• **About this exercise**: Filter these entries down to the lines that hold the word "click", and show each of them.

-------- Supplied material --------

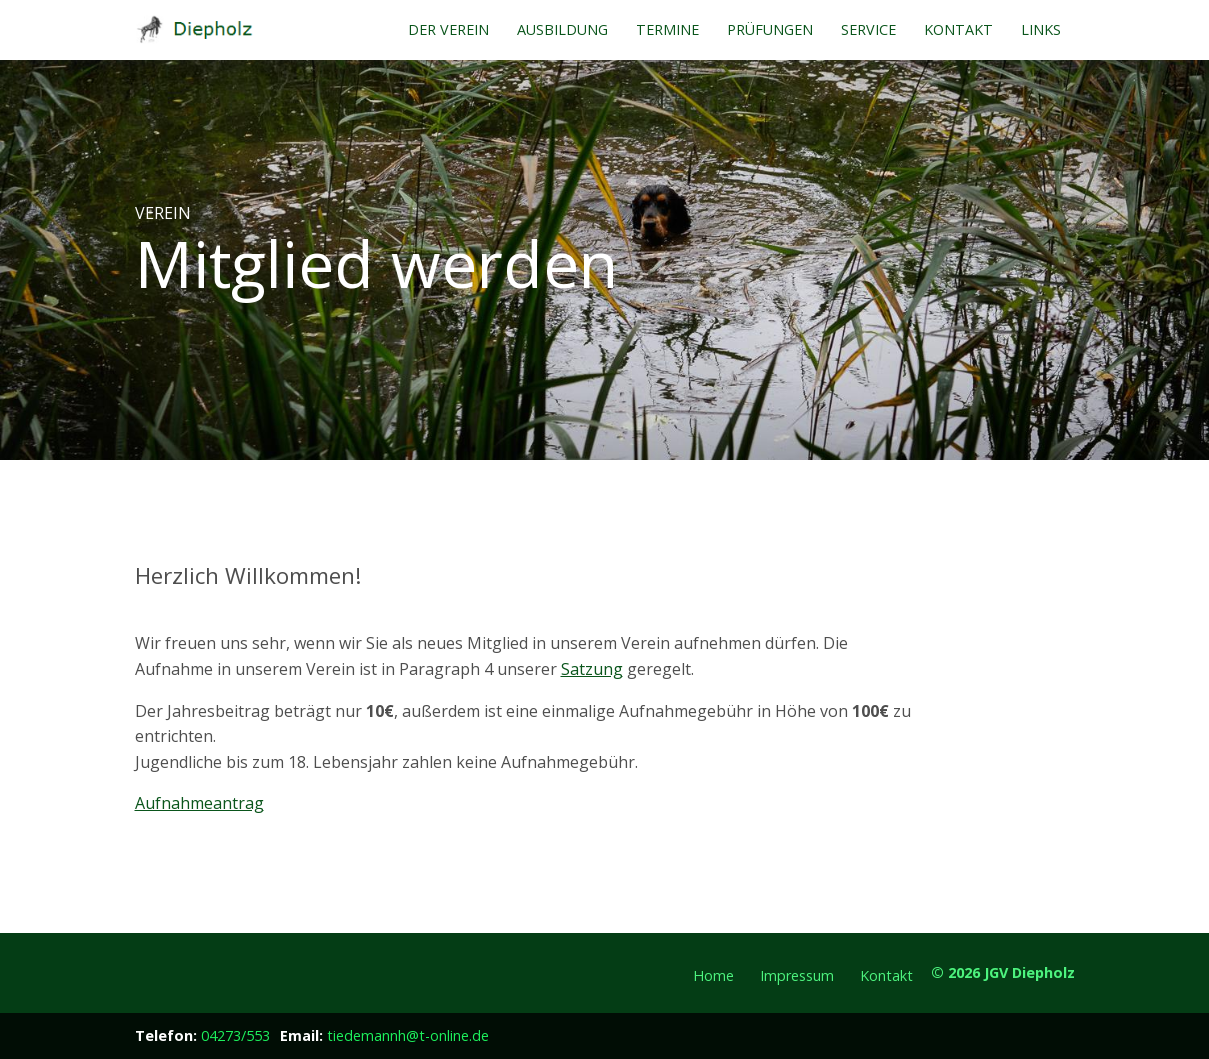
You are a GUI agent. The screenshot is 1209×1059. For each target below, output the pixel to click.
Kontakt (886, 975)
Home (713, 975)
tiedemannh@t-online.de (408, 1035)
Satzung (592, 669)
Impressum (797, 975)
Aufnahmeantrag (199, 803)
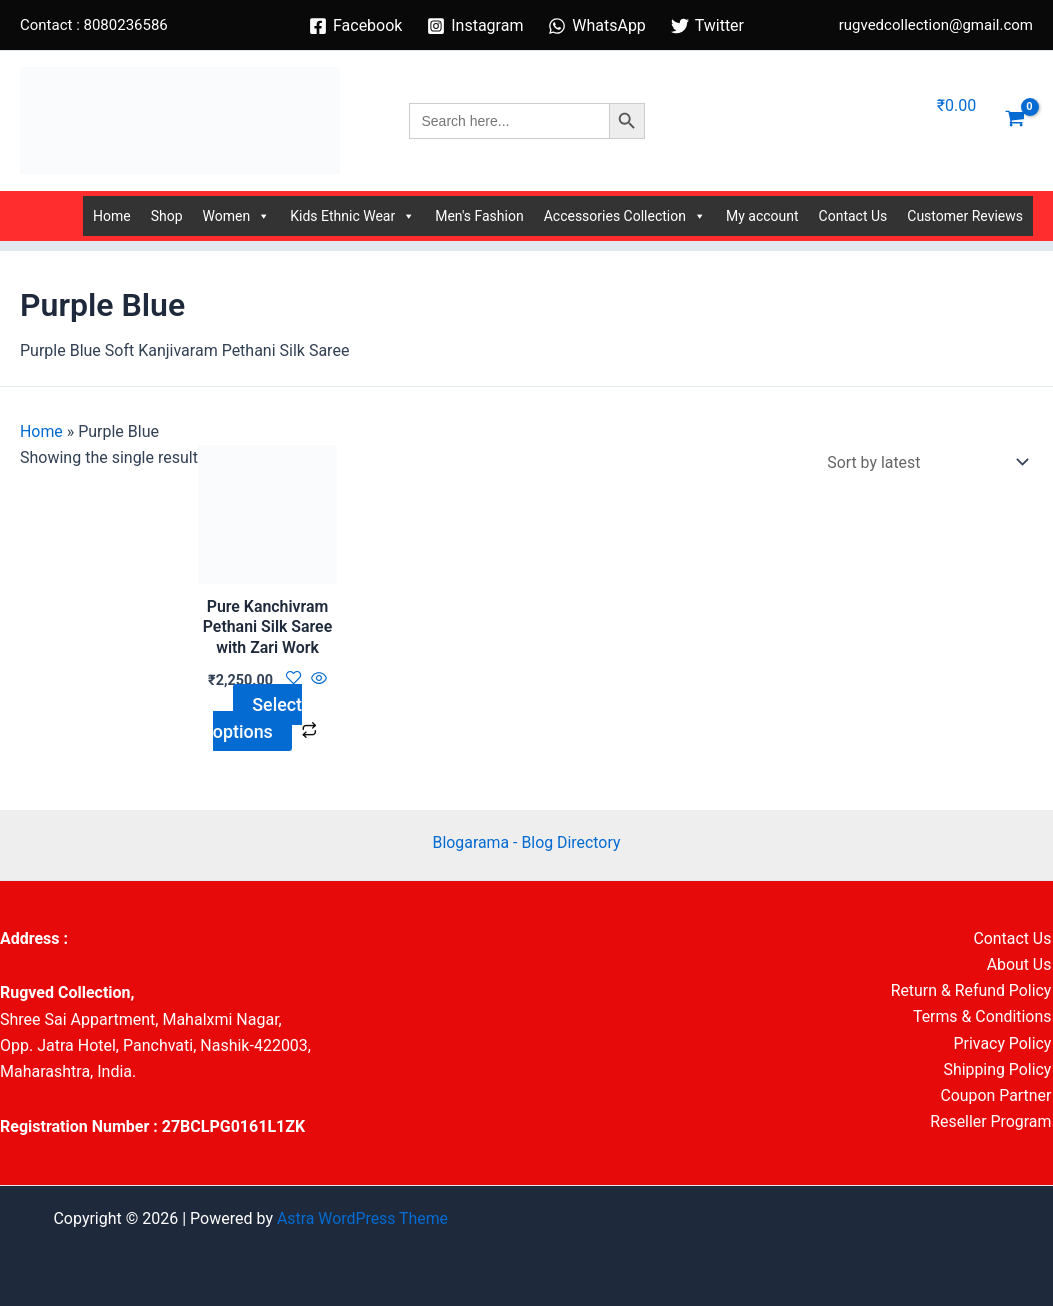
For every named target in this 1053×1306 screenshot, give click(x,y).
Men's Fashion (479, 216)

--------

• **Output**:
You are a GUI agent. The screenshot is 1209×1059. For each target below, output the pixel to click.
For every named target in this 1053×1306 screenshot, give click(x,y).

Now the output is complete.